=== Begin Enclosure ===

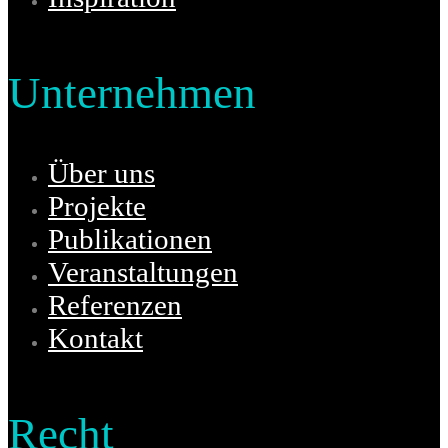
Unternehmen
Über uns
Projekte
Publikationen
Veranstaltungen
Referenzen
Kontakt
Recht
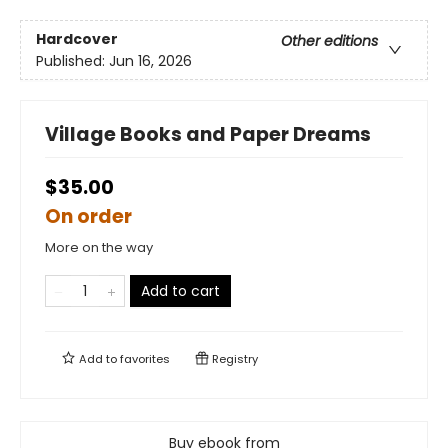
Hardcover
Other editions
Published:
Jun 16, 2026
Village Books and Paper Dreams
$35.00
On order
More on the way
Add to cart
Add to
favorites
Registry
Buy ebook from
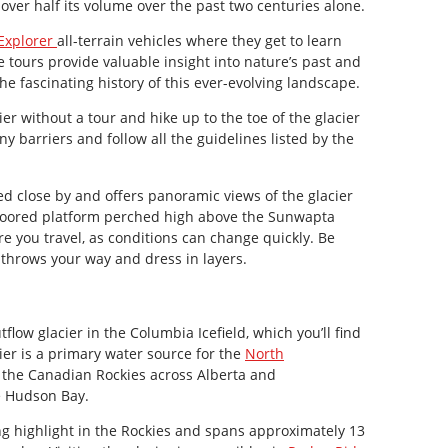
 over half its volume over the past two centuries alone.
 Explorer
all-terrain vehicles where they get to learn
e tours provide valuable insight into nature’s past and
the fascinating history of this ever-evolving landscape.
ier without a tour and hike up to the toe of the glacier
any barriers and follow all the guidelines listed by the
ed close by and offers panoramic views of the glacier
floored platform perched high above the Sunwapta
e you travel, as conditions can change quickly. Be
throws your way and dress in layers.
utflow glacier in the Columbia Icefield, which you’ll find
ier is a primary water source for the
North
m the Canadian Rockies across Alberta and
e Hudson Bay.
g highlight in the Rockies and spans approximately 13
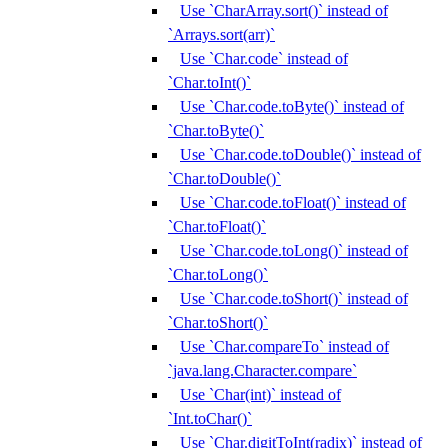
Use `CharArray.sort()` instead of
`Arrays.sort(arr)`
Use `Char.code` instead of
`Char.toInt()`
Use `Char.code.toByte()` instead of
`Char.toByte()`
Use `Char.code.toDouble()` instead of
`Char.toDouble()`
Use `Char.code.toFloat()` instead of
`Char.toFloat()`
Use `Char.code.toLong()` instead of
`Char.toLong()`
Use `Char.code.toShort()` instead of
`Char.toShort()`
Use `Char.compareTo` instead of
`java.lang.Character.compare`
Use `Char(int)` instead of
`Int.toChar()`
Use `Char.digitToInt(radix)` instead of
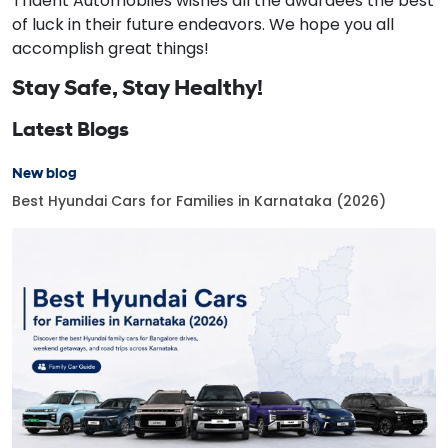
Trident Automobiles wishes all the awardees the best
of luck in their future endeavors. We hope you all
accomplish great things!
Stay Safe, Stay Healthy!
Latest Blogs
New blog
Best Hyundai Cars for Families in Karnataka (2026)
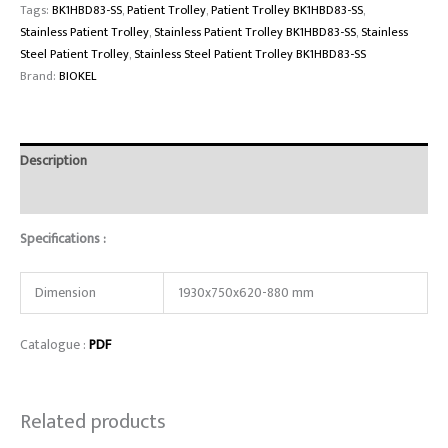
Tags:
BK1HBD83-SS
,
Patient Trolley
,
Patient Trolley BK1HBD83-SS
,
Stainless Patient Trolley
,
Stainless Patient Trolley BK1HBD83-SS
,
Stainless
Steel Patient Trolley
,
Stainless Steel Patient Trolley BK1HBD83-SS
Brand:
BIOKEL
Description
Reviews (0)
Specifications :
Dimension
1930x750x620-880 mm
Catalogue :
PDF
Related products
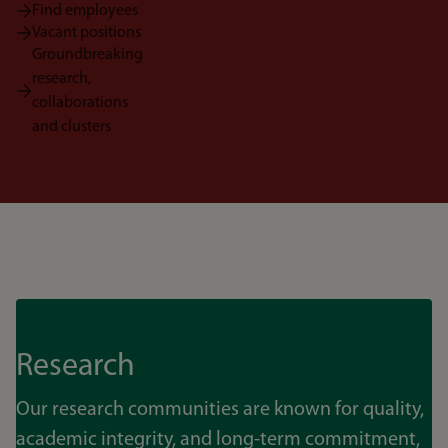
Find employees
Vacant positions
Groundbreaking
research,
collaborations
and clusters
Research
Our research communities are known for quality,
academic integrity, and long-term commitment,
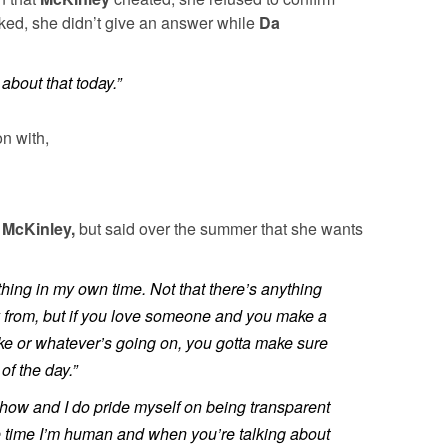
ked, she didn’t give an answer while
Da
 about that today.”
n with,
t
McKinley,
but said over the summer that she wants
thing in my own time. Not that there’s anything
ay from, but if you love someone and you make a
ke or whatever’s going on, you gotta make sure
of the day.”
 show and I do pride myself on being transparent
e time I’m human and when you’re talking about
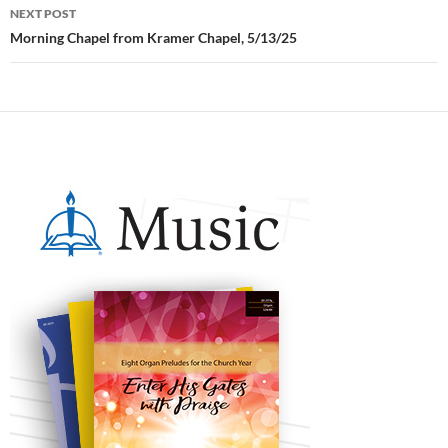
NEXT POST
Morning Chapel from Kramer Chapel, 5/13/25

=== End Enclosure ===

[PROBLEM DETAILS]
From the first line to the last, write out the data exactly, omitting any pictures.

[RESULT BELOW]
Unternehmen
Über uns
Projekte
Publikationen
Veranstaltungen
Referenzen
Kontakt
Recht
Hardcover
Other editions
Published:
Jun 16, 2026
Village Books and Paper Dreams
$35.00
On order
More on the way
Add to cart
Add to
favorites
Registry
Buy ebook from
 over half its volume over the past two centuries alone.
 Explorer
all-terrain vehicles where they get to learn
e tours provide valuable insight into nature’s past and
the fascinating history of this ever-evolving landscape.
ier without a tour and hike up to the toe of the glacier
any barriers and follow all the guidelines listed by the
ed close by and offers panoramic views of the glacier
floored platform perched high above the Sunwapta
e you travel, as conditions can change quickly. Be
throws your way and dress in layers.
utflow glacier in the Columbia Icefield, which you’ll find
ier is a primary water source for the
North
m the Canadian Rockies across Alberta and
e Hudson Bay.
g highlight in the Rockies and spans approximately 13
Use `CharArray.sort()` instead of
`Arrays.sort(arr)`
Use `Char.code` instead of
`Char.toInt()`
Use `Char.code.toByte()` instead of
`Char.toByte()`
Use `Char.code.toDouble()` instead of
`Char.toDouble()`
Use `Char.code.toFloat()` instead of
`Char.toFloat()`
Use `Char.code.toLong()` instead of
`Char.toLong()`
Use `Char.code.toShort()` instead of
`Char.toShort()`
Use `Char.compareTo` instead of
`java.lang.Character.compare`
Use `Char(int)` instead of
`Int.toChar()`
Use `Char.digitToInt(radix)` instead of
Trident Automobiles wishes all the awardees the best
of luck in their future endeavors. We hope you all
accomplish great things!
Stay Safe, Stay Healthy!
Latest Blogs
New blog
Best Hyundai Cars for Families in Karnataka (2026)
Tags:
BK1HBD83-SS
,
Patient Trolley
,
Patient Trolley BK1HBD83-SS
,
Stainless Patient Trolley
,
Stainless Patient Trolley BK1HBD83-SS
,
Stainless
Steel Patient Trolley
,
Stainless Steel Patient Trolley BK1HBD83-SS
Brand:
BIOKEL
Description
Reviews (0)
Specifications :
Dimension
1930x750x620-880 mm
Catalogue :
PDF
Related products
Find employees
Vacant positions
Groundbreaking
research,
collaborations
and clusters
Research
Our research communities are known for quality,
academic integrity, and long-term commitment,
ked, she didn’t give an answer while
Da
 about that today.”
n with,
t
McKinley,
but said over the summer that she wants
thing in my own time. Not that there’s anything
ay from, but if you love someone and you make a
ke or whatever’s going on, you gotta make sure
of the day.”
 show and I do pride myself on being transparent
e time I’m human and when you’re talking about
NEXT POST
Morning Chapel from Kramer Chapel, 5/13/25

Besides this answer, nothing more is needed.